Exercise brief –
From top to bottom, retype the data exactly, passing over any picture.

Saved entries:

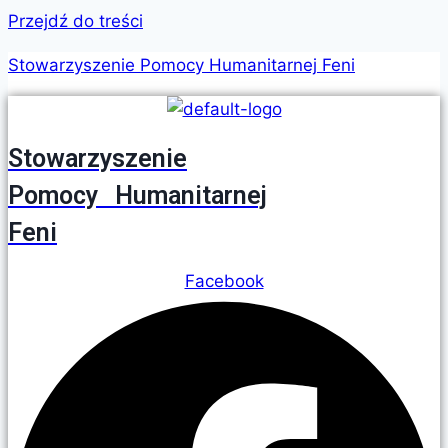
Przejdź do treści
Stowarzyszenie Pomocy Humanitarnej Feni
Stowarzyszenie
Pomocy Humanitarnej
Feni
Facebook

Final answer –
Przejdź do treści
Stowarzyszenie Pomocy Humanitarnej Feni
Stowarzyszenie
Pomocy Humanitarnej
Feni
Facebook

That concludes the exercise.